Since $\mathfrak{sl}(2,\mathbf{C})$ is a Lie algebra, it's supposed to be preserved under taking commutator bracket. Let's check: $[H,X]=HX-XH=\begin{pmatrix}1&0\\ 0&-1\end{pmatrix}\begin{pmatrix}0&1\\ 0&0\end{pmatrix}-\begin{pmatrix}0&1\\ 0&0\end{pmatrix}\begin{pmatrix}1&0\\ 0&-1\end{pmatrix}=\begin{pmatrix}0&2\\ 0&0\end{pmatrix}=2X.$ $[H,Y]=HY-YH=\begin{pmatrix}1&0\\ 0&-1\end{pmatrix}\begin{pmatrix}0&0\\ 1&0\end{pmatrix}-\begin{pmatrix}0&0\\ 1&0\end{pmatrix}\begin{pmatrix}1&0\\ 0&-1\end{pmatrix}=\begin{pmatrix}0&0\\ -2&0\end{pmatrix}=-2Y.$ $[X,Y]=XY-YX=\begin{pmatrix}0&1\\ 0&0\end{pmatrix}\begin{pmatrix}0&0\\ 1&0\end{pmatrix}-\begin{pmatrix}0&0\\ 1&0\end{pmatrix}\begin{pmatrix}0&1\\ 0&0\end{pmatrix}=\begin{pmatrix}1&0\\ 0&-1\end{pmatrix}=H.$ You can see that the bracket of two things in $\mathfrak{sl}(2,\mathbf{C})$ still lives in $\mathfrak{sl}(2,\mathbf{C})$ . All the other bracket computations follow from antisymmetry. For example: $[X,X]=[Y,Y]=[H,H]=0$ and $[Y,X]=-[X,Y]=-H,\quad[X,H]=-[H,X]=-2X,\mbox{ etc.}$ This example is of such fundamental importance that I'll restate the brackets we just found: $[H,X]=2X,\quad[H,Y]=-2Y,\quad[X,Y]=H.$ We will use these relations all the time later in the course.

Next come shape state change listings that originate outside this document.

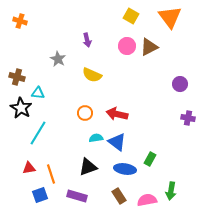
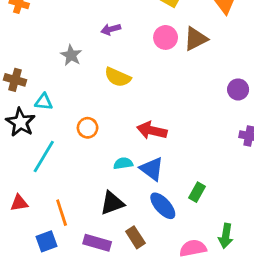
purple arrow: (87, 40) -> (111, 29), turned 88
orange circle: (85, 113) -> (88, 128), moved
red triangle: (29, 168) -> (19, 203), moved
blue ellipse: (125, 169) -> (163, 206), turned 40
brown rectangle: (119, 196) -> (135, 237), moved

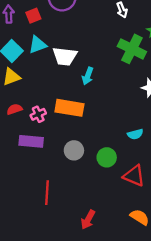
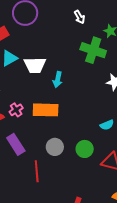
pink cross: (38, 114) -> (16, 110), moved
purple rectangle: (31, 141) -> (16, 144), turned 60
red line: (47, 193) -> (37, 171), moved

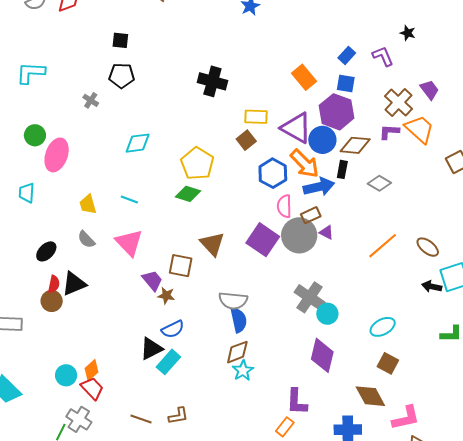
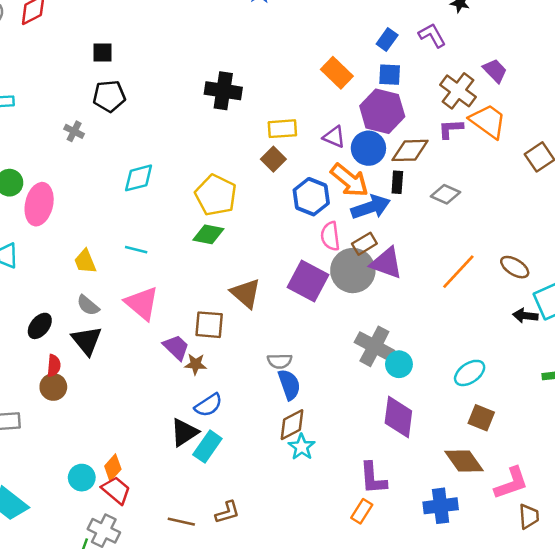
purple triangle: (296, 128) -> (334, 137), size x0.6
purple triangle: (326, 232) -> (386, 263), size x1.8
black triangle: (74, 284) -> (87, 341), moved, turned -40
gray semicircle: (233, 301) -> (280, 361), size x0.7

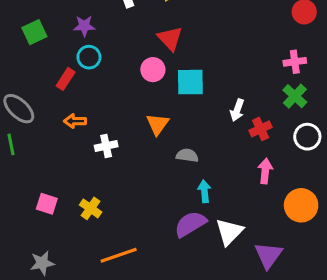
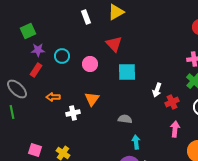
purple star: (84, 26) -> (38, 50), moved
green square: (34, 32) -> (28, 31), moved
pink circle: (153, 70) -> (90, 64), moved
red rectangle: (66, 79) -> (36, 70), moved
orange triangle: (158, 124) -> (92, 99), moved

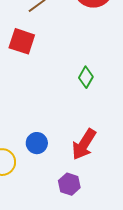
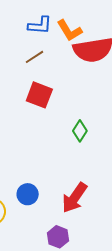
red square: (22, 41) -> (39, 95), moved

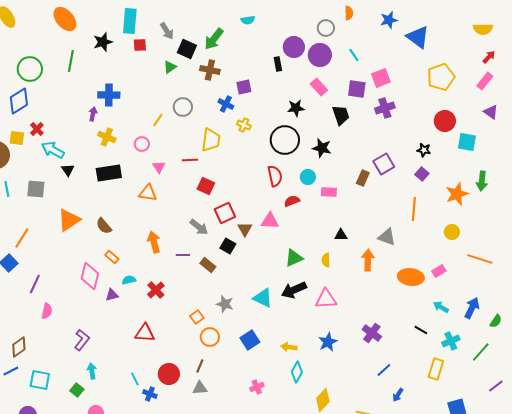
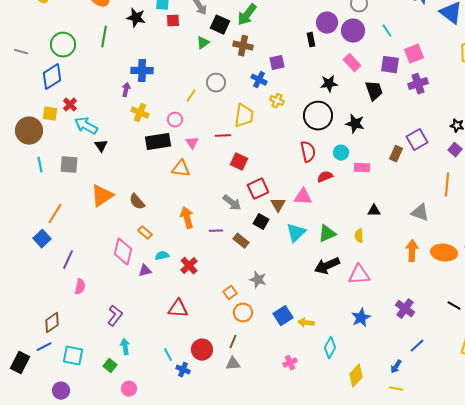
black star: (103, 42) -> (136, 18), turned 30
black rectangle: (109, 173) -> (158, 142), moved
orange arrow: (368, 260) -> (412, 251), moved
cyan triangle: (263, 298) -> (296, 233), moved, turned 50
yellow arrow: (289, 347) -> (306, 323), moved
blue arrow: (398, 395) -> (396, 367), moved

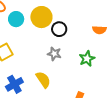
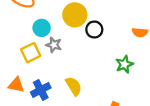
cyan circle: (16, 19) -> (42, 28), moved
gray star: (54, 54) -> (54, 45), moved

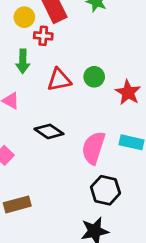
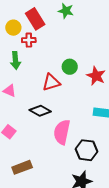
red triangle: (59, 80) -> (51, 82), moved
pink semicircle: (93, 148) -> (62, 132), moved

### Trace(M) = 0 implies det(exp(M)) = 1

There's one loose end to tie up, namely showing that if $\mathrm{Tr}(M)=0$ then $M\in\mathfrak{sl}(2,\mathbf{C})$ . We have a basis ($H,X,Y$ ) for the space of trace-zero matrices. Because we know that $\mathfrak{sl}(2,\mathbf{C})$ is a vector space, it suffices to show that $H,X,Y$ are in $\mathfrak{sl}(2,\mathbf{C})$ because then any linear combination of them will live in $\mathfrak{sl}(2,\mathbf{C})$ .

Lemma:

$H\in\mathfrak{sl}(2,\mathbf{C})$ .

Proof:

We need to check that $\det\exp(tH)=1$ for all $t$ . We have $\exp(tH)=\exp\begin{pmatrix}t&0\\ 0&-t\end{pmatrix}=\begin{pmatrix}1+t+t^{2}/2+\cdots&0\\ 0&1-t+t^{2}/2-\cdots\end{pmatrix}=\begin{pmatrix}e^{t}&0\\ 0&e^{-t}\end{pmatrix}$ which has determinant 1.

## Pre-class exercise

Exercise:

Show that $X$ and $Y$ are in $\mathfrak{sl}(2,\mathbf{C})$ .